* Work item
With the pictures excluded, reproduce all of the data exactly.

Source data
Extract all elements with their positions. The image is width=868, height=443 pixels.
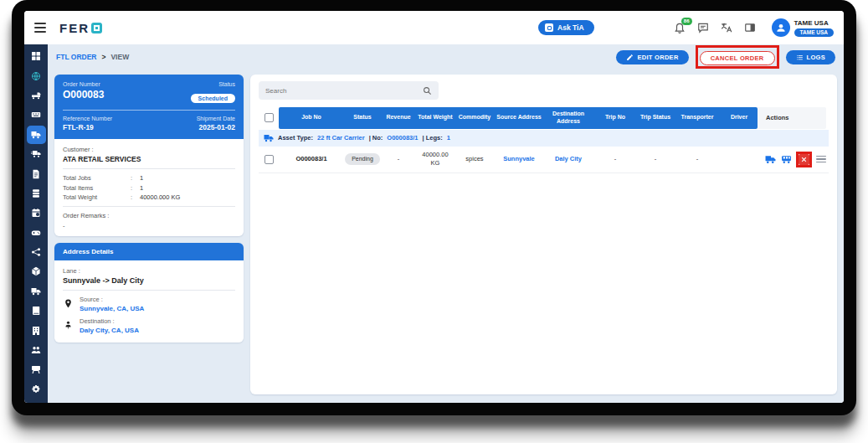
- people-icon: [31, 345, 41, 355]
- sidebar-item-tracking[interactable]: [27, 224, 46, 242]
- order-summary-column: Order Number O000083 Status Scheduled: [54, 75, 244, 394]
- source-address-link[interactable]: Sunnyvale, CA, USA: [80, 305, 144, 312]
- bell-icon[interactable]: 86: [674, 22, 686, 34]
- asset-legs-value[interactable]: 1: [447, 134, 450, 142]
- sidebar-item-data-store[interactable]: [27, 184, 46, 203]
- top-bar: FER Ask TiA 86: [24, 11, 844, 44]
- panel-icon: [31, 110, 41, 120]
- cancel-job-icon[interactable]: [799, 154, 809, 165]
- breadcrumb: FTL ORDER > VIEW: [56, 53, 129, 61]
- cell-destination-address[interactable]: Daly City: [543, 153, 593, 165]
- table-header-row: Job NoStatusRevenueTotal WeightCommodity…: [259, 107, 829, 129]
- logs-button[interactable]: LOGS: [786, 50, 835, 64]
- breadcrumb-ftl-order[interactable]: FTL ORDER: [56, 53, 96, 61]
- breadcrumb-separator: >: [101, 53, 105, 61]
- cell-revenue: -: [381, 153, 416, 165]
- col-header-trip-no: Trip No: [593, 107, 637, 129]
- cell-driver: [721, 157, 758, 161]
- col-header-actions: Actions: [758, 107, 826, 129]
- select-all-checkbox[interactable]: [265, 113, 274, 122]
- sidebar-item-company[interactable]: [27, 321, 46, 339]
- sidebar-item-global-network[interactable]: [27, 66, 46, 85]
- reference-number-label: Reference Number: [63, 116, 112, 121]
- asset-legs-label: | Legs:: [422, 134, 442, 142]
- col-header-destination-address: Destination Address: [543, 107, 593, 129]
- cell-total-weight: 40000.00 KG: [416, 149, 455, 169]
- chat-icon[interactable]: [697, 22, 710, 34]
- order-number-value: O000083: [63, 89, 104, 100]
- user-name: TAME USA: [794, 19, 829, 27]
- cell-trip-no: -: [593, 153, 637, 165]
- sidebar-item-control-panel[interactable]: [27, 106, 46, 124]
- sidebar-item-vehicle[interactable]: [27, 86, 46, 105]
- top-icon-cluster: 86: [674, 22, 757, 34]
- sidebar-item-settings[interactable]: [27, 380, 46, 399]
- destination-address-link[interactable]: Daly City, CA, USA: [80, 327, 139, 334]
- logo-o-icon: [91, 23, 102, 33]
- sidebar-item-ledger[interactable]: [27, 301, 46, 320]
- cancel-order-highlight: CANCEL ORDER: [696, 45, 779, 69]
- sidebar-item-ftl-order[interactable]: [27, 126, 46, 144]
- col-header-job-no: Job No: [279, 107, 344, 129]
- search-input[interactable]: [265, 87, 423, 95]
- jobs-panel: Job NoStatusRevenueTotal WeightCommodity…: [250, 75, 837, 394]
- search-bar: [259, 81, 439, 100]
- cancel-job-highlight: [796, 152, 812, 167]
- sidebar-item-teams[interactable]: [27, 341, 46, 359]
- asset-type-value[interactable]: 22 ft Car Carrier: [317, 134, 365, 142]
- status-label: Status: [191, 81, 235, 87]
- order-remarks-value: -: [63, 222, 235, 229]
- sidebar-item-documents[interactable]: [27, 164, 46, 183]
- assign-vehicle-icon[interactable]: [764, 153, 776, 165]
- truck-flat-icon: [31, 90, 41, 100]
- cancel-order-button[interactable]: CANCEL ORDER: [700, 51, 775, 65]
- row-checkbox[interactable]: [265, 155, 274, 164]
- app-window: FER Ask TiA 86: [24, 11, 844, 403]
- truck-icon: [31, 286, 41, 296]
- address-details-title: Address Details: [54, 243, 244, 260]
- destination-label: Destination :: [80, 317, 139, 325]
- col-header-transporter: Transporter: [674, 107, 721, 129]
- sidebar-item-3d-view[interactable]: [27, 262, 46, 281]
- asset-no-label: | No:: [369, 134, 383, 142]
- logo-text: FER: [59, 21, 90, 35]
- edit-order-label: EDIT ORDER: [637, 54, 678, 61]
- menu-icon[interactable]: [34, 23, 46, 33]
- cell-source-address[interactable]: Sunnyvale: [495, 153, 543, 165]
- lane-value: Sunnyvale -> Daly City: [63, 276, 235, 285]
- col-header-source-address: Source Address: [495, 107, 543, 129]
- col-header-revenue: Revenue: [381, 107, 416, 129]
- app-logo[interactable]: FER: [59, 21, 102, 35]
- sidebar-item-dashboard[interactable]: [27, 47, 46, 65]
- grid-icon: [31, 51, 41, 61]
- edit-order-button[interactable]: EDIT ORDER: [616, 50, 688, 64]
- total-weight-row: Total Weight : 40000.000 KG: [63, 193, 235, 201]
- sidebar-item-operations[interactable]: [27, 360, 46, 379]
- ask-tia-button[interactable]: Ask TiA: [538, 20, 594, 35]
- cube-icon: [31, 266, 41, 276]
- panel-icon[interactable]: [744, 22, 757, 34]
- translate-icon[interactable]: [721, 22, 733, 34]
- breadcrumb-view: VIEW: [110, 53, 129, 61]
- sidebar-item-transport[interactable]: [27, 282, 46, 301]
- user-org-badge: TAME USA: [794, 28, 834, 37]
- tia-bot-icon: [545, 23, 553, 32]
- table-row: O000083/1 Pending - 40000.00 KG spices S…: [259, 147, 829, 173]
- device-frame: FER Ask TiA 86: [12, 0, 856, 415]
- sidebar-item-integrations[interactable]: [27, 243, 46, 261]
- assign-driver-icon[interactable]: [780, 153, 792, 165]
- row-actions: [758, 152, 826, 167]
- ask-tia-label: Ask TiA: [557, 23, 584, 32]
- logs-label: LOGS: [807, 54, 825, 61]
- asset-no-value[interactable]: O000083/1: [387, 134, 418, 142]
- search-icon: [423, 86, 432, 95]
- sidebar-item-fleet[interactable]: [27, 145, 46, 163]
- sidebar-item-planner[interactable]: [27, 203, 46, 222]
- col-header-commodity: Commodity: [455, 107, 495, 129]
- shipment-date-value: 2025-01-02: [197, 123, 235, 131]
- row-menu-icon[interactable]: [816, 156, 826, 163]
- user-menu[interactable]: TAME USA TAME USA: [772, 18, 834, 37]
- building-icon: [31, 326, 41, 336]
- calendar-icon: [31, 208, 41, 218]
- total-items-row: Total Items : 1: [63, 184, 235, 192]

* Result below
Extract all elements with their positions. The image is width=868, height=443 pixels.
- people-icon: [31, 345, 41, 355]
- sidebar-item-tracking[interactable]: [27, 224, 46, 242]
- order-summary-column: Order Number O000083 Status Scheduled: [54, 75, 244, 394]
- source-address-link[interactable]: Sunnyvale, CA, USA: [80, 305, 144, 312]
- bell-icon[interactable]: 86: [674, 22, 686, 34]
- asset-legs-value[interactable]: 1: [447, 134, 450, 142]
- sidebar-item-data-store[interactable]: [27, 184, 46, 203]
- top-bar: FER Ask TiA 86: [24, 11, 844, 44]
- panel-icon: [31, 110, 41, 120]
- cancel-job-icon[interactable]: [799, 154, 809, 165]
- breadcrumb: FTL ORDER > VIEW: [56, 53, 129, 61]
- cell-destination-address[interactable]: Daly City: [543, 153, 593, 165]
- table-header-row: Job NoStatusRevenueTotal WeightCommodity…: [259, 107, 829, 129]
- logs-button[interactable]: LOGS: [786, 50, 835, 64]
- breadcrumb-ftl-order[interactable]: FTL ORDER: [56, 53, 96, 61]
- breadcrumb-separator: >: [101, 53, 105, 61]
- cell-revenue: -: [381, 153, 416, 165]
- col-header-trip-no: Trip No: [593, 107, 637, 129]
- cell-driver: [721, 157, 758, 161]
- col-header-actions: Actions: [758, 107, 826, 129]
- select-all-checkbox[interactable]: [265, 113, 274, 122]
- sidebar-item-company[interactable]: [27, 321, 46, 339]
- sidebar-item-global-network[interactable]: [27, 66, 46, 85]
- reference-number-label: Reference Number: [63, 116, 112, 121]
- asset-legs-label: | Legs:: [422, 134, 442, 142]
- col-header-destination-address: Destination Address: [543, 107, 593, 129]
- cell-total-weight: 40000.00 KG: [416, 149, 455, 169]
- chat-icon[interactable]: [697, 22, 710, 34]
- order-number-value: O000083: [63, 89, 104, 100]
- user-name: TAME USA: [794, 19, 829, 27]
- cell-trip-no: -: [593, 153, 637, 165]
- sidebar-item-control-panel[interactable]: [27, 106, 46, 124]
- sidebar-item-vehicle[interactable]: [27, 86, 46, 105]
- top-icon-cluster: 86: [674, 22, 757, 34]
- sidebar-item-settings[interactable]: [27, 380, 46, 399]
- destination-address-link[interactable]: Daly City, CA, USA: [80, 327, 139, 334]
- logo-o-icon: [91, 23, 102, 33]
- sidebar-item-ledger[interactable]: [27, 301, 46, 320]
- cancel-order-highlight: CANCEL ORDER: [696, 45, 779, 69]
- sidebar-item-ftl-order[interactable]: [27, 126, 46, 144]
- col-header-job-no: Job No: [279, 107, 344, 129]
- search-input[interactable]: [265, 87, 423, 95]
- jobs-panel: Job NoStatusRevenueTotal WeightCommodity…: [250, 75, 837, 394]
- search-bar: [259, 81, 439, 100]
- cancel-job-highlight: [796, 152, 812, 167]
- sidebar-item-teams[interactable]: [27, 341, 46, 359]
- asset-type-value[interactable]: 22 ft Car Carrier: [317, 134, 365, 142]
- status-label: Status: [191, 81, 235, 87]
- order-remarks-value: -: [63, 222, 235, 229]
- sidebar-item-documents[interactable]: [27, 164, 46, 183]
- assign-vehicle-icon[interactable]: [764, 153, 776, 165]
- truck-flat-icon: [31, 90, 41, 100]
- cancel-order-button[interactable]: CANCEL ORDER: [700, 51, 775, 65]
- row-checkbox[interactable]: [265, 155, 274, 164]
- app-window: FER Ask TiA 86: [24, 11, 844, 403]
- truck-icon: [31, 286, 41, 296]
- address-details-title: Address Details: [54, 243, 244, 260]
- destination-label: Destination :: [80, 317, 139, 325]
- col-header-transporter: Transporter: [674, 107, 721, 129]
- sidebar-item-3d-view[interactable]: [27, 262, 46, 281]
- asset-no-label: | No:: [369, 134, 383, 142]
- logo-text: FER: [59, 21, 90, 35]
- edit-order-label: EDIT ORDER: [637, 54, 678, 61]
- menu-icon[interactable]: [34, 23, 46, 33]
- cell-source-address[interactable]: Sunnyvale: [495, 153, 543, 165]
- lane-value: Sunnyvale -> Daly City: [63, 276, 235, 285]
- col-header-source-address: Source Address: [495, 107, 543, 129]
- col-header-revenue: Revenue: [381, 107, 416, 129]
- app-logo[interactable]: FER: [59, 21, 102, 35]
- sidebar-item-dashboard[interactable]: [27, 47, 46, 65]
- grid-icon: [31, 51, 41, 61]
- edit-order-button[interactable]: EDIT ORDER: [616, 50, 688, 64]
- total-weight-row: Total Weight : 40000.000 KG: [63, 193, 235, 201]
- sidebar-item-operations[interactable]: [27, 360, 46, 379]
- ask-tia-button[interactable]: Ask TiA: [538, 20, 594, 35]
- cube-icon: [31, 266, 41, 276]
- panel-icon[interactable]: [744, 22, 757, 34]
- translate-icon[interactable]: [721, 22, 733, 34]
- breadcrumb-view: VIEW: [110, 53, 129, 61]
- sidebar-item-transport[interactable]: [27, 282, 46, 301]
- user-org-badge: TAME USA: [794, 28, 834, 37]
- tia-bot-icon: [545, 23, 553, 32]
- table-row: O000083/1 Pending - 40000.00 KG spices S…: [259, 147, 829, 173]
- device-frame: FER Ask TiA 86: [12, 0, 856, 415]
- sidebar-item-integrations[interactable]: [27, 243, 46, 261]
- assign-driver-icon[interactable]: [780, 153, 792, 165]
- row-actions: [758, 152, 826, 167]
- ask-tia-label: Ask TiA: [557, 23, 584, 32]
- logs-label: LOGS: [807, 54, 825, 61]
- asset-no-value[interactable]: O000083/1: [387, 134, 418, 142]
- search-icon: [423, 86, 432, 95]
- sidebar-item-fleet[interactable]: [27, 145, 46, 163]
- sidebar-item-planner[interactable]: [27, 203, 46, 222]
- col-header-commodity: Commodity: [455, 107, 495, 129]
- shipment-date-value: 2025-01-02: [197, 123, 235, 131]
- row-menu-icon[interactable]: [816, 156, 826, 163]
- user-menu[interactable]: TAME USA TAME USA: [772, 18, 834, 37]
- building-icon: [31, 326, 41, 336]
- calendar-icon: [31, 208, 41, 218]
- total-items-row: Total Items : 1: [63, 184, 235, 192]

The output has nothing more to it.